For all who are led by the Spirit of God are children of God. For you did not receive a spirit of slavery to fall back into fear, but you have received a spirit of adoption. When we cry, "Abba! Father!" (Romans 8:14-15 NRS)
There have been some awful stories in the news of late. Serena Williams' foul tirade, Joe Wilson's catcall during a presidential address, a husband-wife team of kidnappers and sexual sadists — the litany of human behaviors ranging from insufferably rude to downright evil just goes on and on. There will be more.
But last week there was a truly wonderful story in the news for a couple of days that deserves one more telling. It is proof that some fathers understand what really matters. They aren't insensitive slobs who ignore or abuse kids. They don't stomp on hearts. They are good guys who love their families and do right.
It's the story of the young Monforto family — Steve and Kathleen, with daughters Emily and Cecilia. They live in Laurel Springs, New Jersey, and like baseball. On a recent Tuesday night, they were in the first row of an upper deck along the third-base side of the field for a Phillies home game against the Nationals.
With Phillies outfielder Jayson Werth at the plate, Steve saw a foul ball headed his way. He leaned over, extended his hands, and made a good catch. It was his first-ever foul ball at a game! He smiled, exchanged fist bumps with people in his section, and put the newfound treasure in the hands of three-year-old Emily. Dressed in her pink shirt and Phillies cap, she promptly tossed it over the railing to the fans below! Daddy Steve's arms went up and his jaw dropped.
At the same instant, Emily turned toward Dad — and sensed she may have done something wrong. Maybe it was the groans of all the fans nearby. Maybe it was the look on Dad's face. Then Steve reacted. He smiled at her, took his little girl into his arms, and kissed her. His immediate concern was to reassure her.
"When she threw it over, I kind of gasped and was like, 'Oh, no! There it goes.' But then the look on her face was that she may have done something wrong," he said, "so I wanted her to know that she didn't do anything bad."

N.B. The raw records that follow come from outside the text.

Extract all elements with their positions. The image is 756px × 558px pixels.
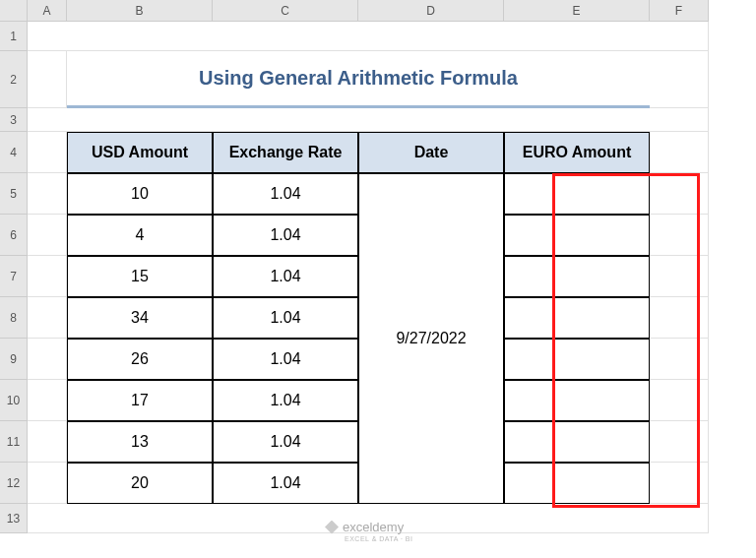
cell-usd[interactable]: 26 [67,339,213,380]
cell-rate[interactable]: 1.04 [213,215,358,256]
row-header-3[interactable]: 3 [0,108,28,132]
cell[interactable] [28,380,67,421]
row-header-4[interactable]: 4 [0,132,28,173]
cell[interactable] [650,132,709,173]
row-header-1[interactable]: 1 [0,22,28,51]
cell[interactable] [650,173,709,215]
cell[interactable] [650,297,709,339]
cell-euro[interactable] [504,297,650,339]
cell-usd[interactable]: 10 [67,173,213,215]
cell-rate[interactable]: 1.04 [213,297,358,339]
row-header-8[interactable]: 8 [0,297,28,339]
cell-rate[interactable]: 1.04 [213,173,358,215]
row-header-12[interactable]: 12 [0,463,28,504]
cell-euro[interactable] [504,339,650,380]
cell[interactable] [28,256,67,297]
watermark: exceldemy [325,520,404,534]
col-header-d[interactable]: D [358,0,504,22]
cell-usd[interactable]: 34 [67,297,213,339]
row-header-13[interactable]: 13 [0,504,28,533]
cell[interactable] [650,380,709,421]
cell-date-merged[interactable]: 9/27/2022 [358,173,504,504]
header-usd[interactable]: USD Amount [67,132,213,173]
row-header-9[interactable]: 9 [0,339,28,380]
col-header-b[interactable]: B [67,0,213,22]
cell[interactable] [650,256,709,297]
cell-rate[interactable]: 1.04 [213,256,358,297]
cell[interactable] [28,297,67,339]
cell-euro[interactable] [504,173,650,215]
header-rate[interactable]: Exchange Rate [213,132,358,173]
row-header-2[interactable]: 2 [0,51,28,108]
row-header-6[interactable]: 6 [0,215,28,256]
cell[interactable] [28,22,709,51]
cell[interactable] [28,463,67,504]
page-title: Using General Arithmetic Formula [67,51,650,108]
cell[interactable] [650,339,709,380]
diamond-icon [325,521,339,534]
cell[interactable] [28,173,67,215]
cell[interactable] [28,51,67,108]
header-euro[interactable]: EURO Amount [504,132,650,173]
row-header-7[interactable]: 7 [0,256,28,297]
col-header-e[interactable]: E [504,0,650,22]
cell-rate[interactable]: 1.04 [213,339,358,380]
cell-usd[interactable]: 4 [67,215,213,256]
cell[interactable] [650,463,709,504]
cell-euro[interactable] [504,256,650,297]
cell[interactable] [650,421,709,463]
cell-usd[interactable]: 20 [67,463,213,504]
row-header-5[interactable]: 5 [0,173,28,215]
spreadsheet-grid: A B C D E F 1 2 3 4 5 6 7 8 9 10 11 12 1… [0,0,756,533]
cell-euro[interactable] [504,421,650,463]
cell-rate[interactable]: 1.04 [213,380,358,421]
col-header-a[interactable]: A [28,0,67,22]
cell[interactable] [28,108,709,132]
col-header-f[interactable]: F [650,0,709,22]
cell-rate[interactable]: 1.04 [213,463,358,504]
col-header-c[interactable]: C [213,0,358,22]
corner-cell[interactable] [0,0,28,22]
cell-usd[interactable]: 15 [67,256,213,297]
cell[interactable] [28,421,67,463]
cell[interactable] [28,132,67,173]
cell-rate[interactable]: 1.04 [213,421,358,463]
cell[interactable] [28,215,67,256]
cell-euro[interactable] [504,463,650,504]
row-header-10[interactable]: 10 [0,380,28,421]
cell[interactable] [650,215,709,256]
cell[interactable] [650,51,709,108]
watermark-text: exceldemy [343,520,404,534]
header-date[interactable]: Date [358,132,504,173]
cell-euro[interactable] [504,215,650,256]
row-header-11[interactable]: 11 [0,421,28,463]
cell-usd[interactable]: 13 [67,421,213,463]
cell-euro[interactable] [504,380,650,421]
cell-usd[interactable]: 17 [67,380,213,421]
cell[interactable] [28,339,67,380]
watermark-sub: EXCEL & DATA · BI [345,535,412,542]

The episode was caught by the camera crew broadcasting the game that night. It was played immediately on the stadium screen — and the crowd cheered. It has been played countless times since on Internet video.*
It's a good way for you to visualize your own Heavenly Father. He isn't in the business of chiding and punishing. His concern is to reassure his daughters and sons that each of us can be all he created us to be. That's good news.
As for Emily, her Dad jokes that she is getting offers to pitch.